(Aim of the exercise): When you reach the line containing "CAPA MOTIF 513 COM RECORTE" in the entries below, start writing out each line exactly, and stop after the line containing "You might also".

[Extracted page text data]
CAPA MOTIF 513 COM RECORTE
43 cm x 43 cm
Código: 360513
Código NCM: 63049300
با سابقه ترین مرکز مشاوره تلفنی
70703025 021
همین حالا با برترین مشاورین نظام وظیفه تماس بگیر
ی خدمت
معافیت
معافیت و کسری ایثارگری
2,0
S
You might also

==

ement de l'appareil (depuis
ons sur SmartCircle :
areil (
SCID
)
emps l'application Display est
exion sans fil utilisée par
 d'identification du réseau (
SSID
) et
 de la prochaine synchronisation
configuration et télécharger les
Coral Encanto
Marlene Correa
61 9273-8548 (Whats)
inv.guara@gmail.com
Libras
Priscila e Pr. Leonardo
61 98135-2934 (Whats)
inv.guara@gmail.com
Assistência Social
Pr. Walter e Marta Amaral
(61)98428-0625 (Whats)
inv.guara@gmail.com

(Answer section):
CAPA MOTIF 513 COM RECORTE
43 cm x 43 cm
Código: 360513
Código NCM: 63049300
با سابقه ترین مرکز مشاوره تلفنی
70703025 021
همین حالا با برترین مشاورین نظام وظیفه تماس بگیر
ی خدمت
معافیت
معافیت و کسری ایثارگری
2,0
S
You might also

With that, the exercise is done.